You didn’t reply. Instead you turned the talcum powder upside down, shaking it vigorously on to your tummy and the floor.
‘Because if you love this wee boy,’ she continued, dispersing the powder all over you, ‘and are always kind to him and always try to understand him then I think he will be the happiest little man in the whole wide world.’ She used the corner of the bath towel to rub the white smatterings from the carpet. ‘Will you do that, will you love Kevin for me? Will ya? Ya rascal,’ she asked, administering another tickle that let loose more squeals of laughter.
I never disturbed you but made my way into our darkened bedroom and sat on the side of the bed looking out at the silhouette of our trees and the hills against the night sky, brightened by one of the biggest moons I’d ever seen. It was too much even for me, a man of forty-three, to try to comprehend what Sadie had said, let alone a child of four. Loving yourself? The very thought. I reached for the bedside lamp, fumbling to find the switch under the shade. I pulled the curtains closed and stood looking at the brown flowers with their orange centres, one after another, row upon row. My finger rose to follow the pattern of the petals. My blackened nail and layers of hardened skin that had no hope of feeling the fibre circled anyway.
‘Oh, you’re home?’ Sadie said, from the door behind me.
‘Thought I’d change out of these,’ I said, my fingers pulling away from the flowers, pretending at taking off my jumper.
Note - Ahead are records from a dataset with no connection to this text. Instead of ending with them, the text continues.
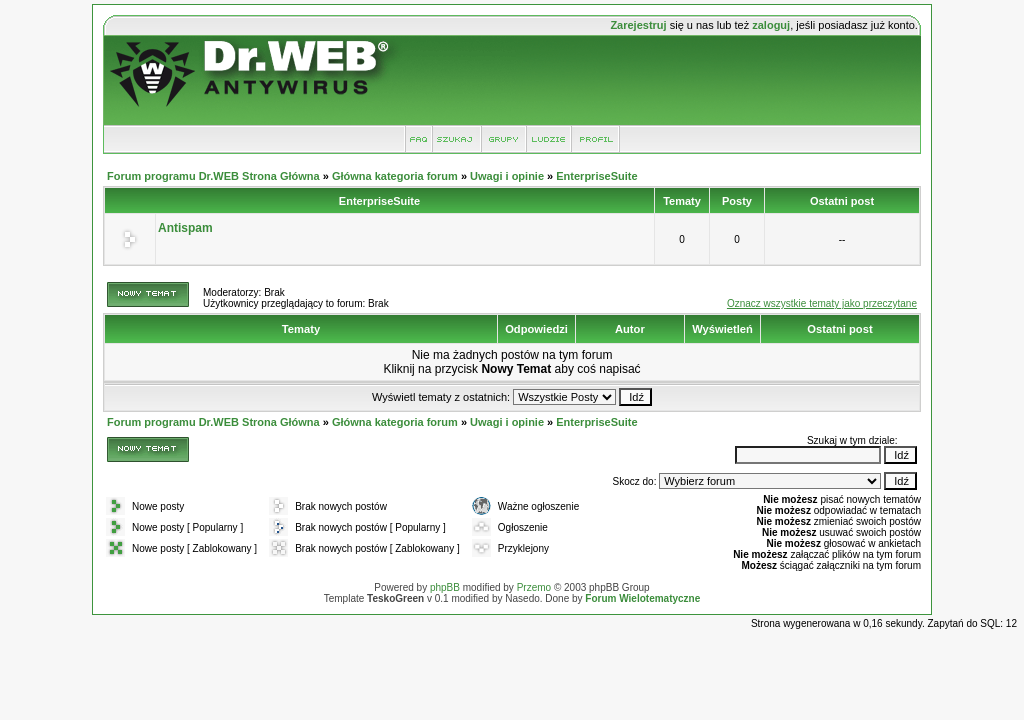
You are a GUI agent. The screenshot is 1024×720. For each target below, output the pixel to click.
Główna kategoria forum (395, 176)
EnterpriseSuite (596, 176)
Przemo (534, 587)
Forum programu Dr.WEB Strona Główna (213, 176)
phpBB (445, 587)
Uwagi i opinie (507, 176)
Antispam (185, 228)
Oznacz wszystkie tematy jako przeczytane (822, 303)
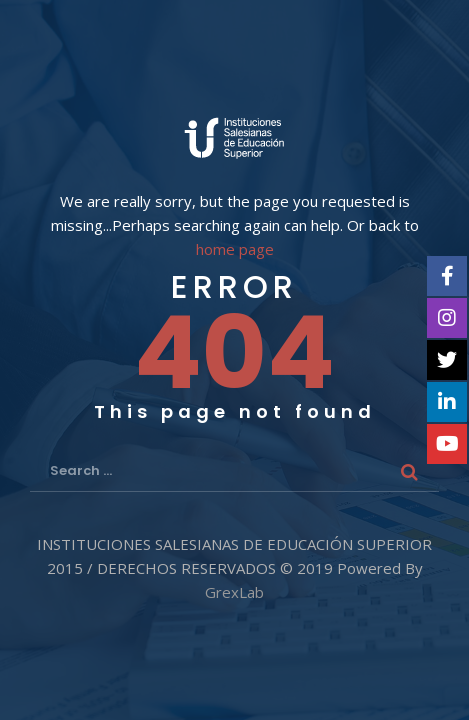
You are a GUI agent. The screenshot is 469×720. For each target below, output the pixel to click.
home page (235, 249)
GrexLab (234, 592)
‘A first for everything, I suppose. I left the dinner for you.’
‘I saw that.’
‘This man’s off to bed.’ Her head nodded in the direction of your room. ‘Are you coming in to say good night?’
‘I’ll be in now.’
How many times did Sadie talk to you that way, I wonder. And is that why you are the man you are? So sure and happy in your life?
* * *
You never wanted the land, not even one bit interested. I tried. Made you work alongside me, from early on, out in your rain gear and boots. She’d have had you in bubble wrap if I’d let her. Aren’t children supposed to love the mud and getting themselves dirty? Not you. There were times I got so frustrated. That moanie head on you. Miserable you’d be. Wet and feckin’ miserable. Picking at the straw with your fork, like it was diseased.
‘Come on. Give it a bit of welly,’ I’d say, demonstrating how it should be done. You’d stretch the fork a little further, but that would be it. Soon you’d be back to picking at the edges.
‘Go in,’ I’d say, ‘go in to blazes. I’ll do it me feckin’ self.’
Off you’d go then, back inside, bawling. I’d see Sadie bend to comfort you through the kitchen window, unfurling you from all of your protective layers.
‘Ach, Maurice, he’s only wee, can you not be a little kinder?’ I didn’t need to hear what she’d have to say on the matter. I knew it by heart. I knew to leave well enough alone and not go in straight away, even if I’d been inclined. I bulled on outside, cursing your softness. I gave up trying after a few years. Left you to your books.
‘How do you read them yokes?’ I asked you once. ‘The size of them.’ You must have been in secondary by then. Sitting at the kitchen table when I came in, always at the books.